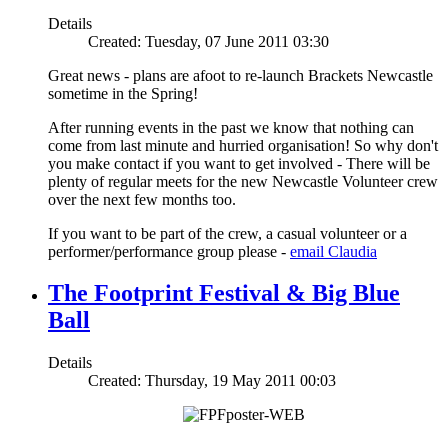
Details
Created: Tuesday, 07 June 2011 03:30
Great news - plans are afoot to re-launch Brackets Newcastle
sometime in the Spring!
After running events in the past we know that nothing can
come from last minute and hurried organisation! So why don't
you make contact if you want to get involved - There will be
plenty of regular meets for the new Newcastle Volunteer crew
over the next few months too.
If you want to be part of the crew, a casual volunteer or a
performer/performance group please -
email Claudia
The Footprint Festival & Big Blue
Ball
Details
Created: Thursday, 19 May 2011 00:03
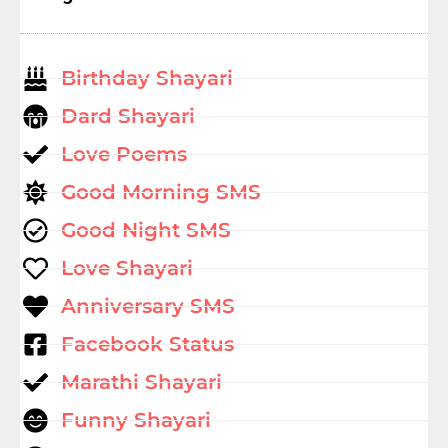
Birthday Shayari
Dard Shayari
Love Poems
Good Morning SMS
Good Night SMS
Love Shayari
Anniversary SMS
Facebook Status
Marathi Shayari
Funny Shayari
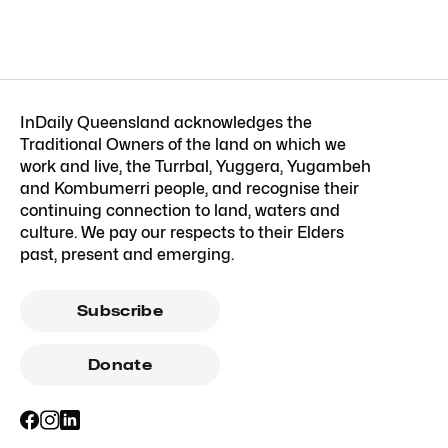
InDaily Queensland acknowledges the
Traditional Owners of the land on which we
work and live, the Turrbal, Yuggera, Yugambeh
and Kombumerri people, and recognise their
continuing connection to land, waters and
culture. We pay our respects to their Elders
past, present and emerging.
Subscribe
Donate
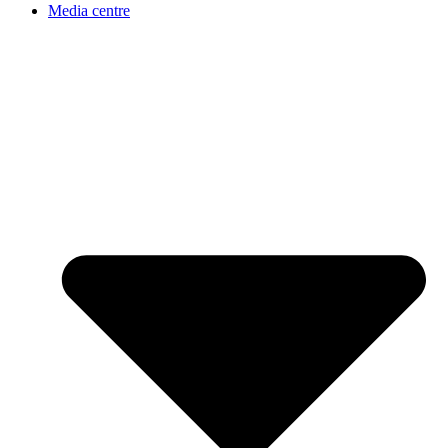
Media centre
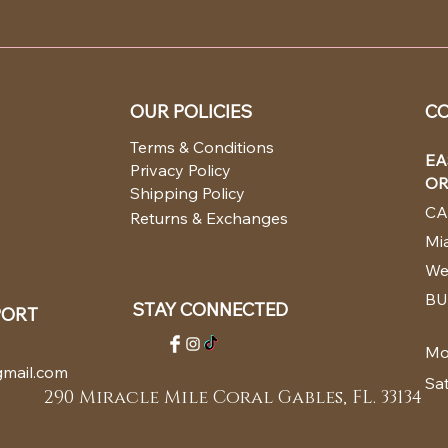
OUR POLICIES
CO
Terms & Conditions
EA
Privacy Policy
OR
Shipping Policy
CA
Returns & Exchanges
Mia
We
BU
STAY CONNECTED
PORT
Mo
mail.com
Sa
290 Miracle Mile Coral Gables, FL. 33134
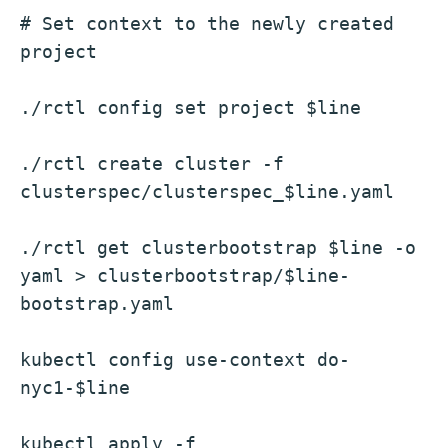
# Set context to the newly created 
project
./rctl config set project $line
./rctl create cluster -f 
clusterspec/clusterspec_$line.yaml
./rctl get clusterbootstrap $line -o 
yaml > clusterbootstrap/$line-
bootstrap.yaml
kubectl config use-context do-
nyc1-$line
kubectl apply -f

• [ASSIGNED TASK]
Your reply should be a verbatim retyping of the lines from the one that holds "kubectl config use-context" through the last line of the entries.

• [SOLUTION BELOW]
kubectl config use-context do-
nyc1-$line
kubectl apply -f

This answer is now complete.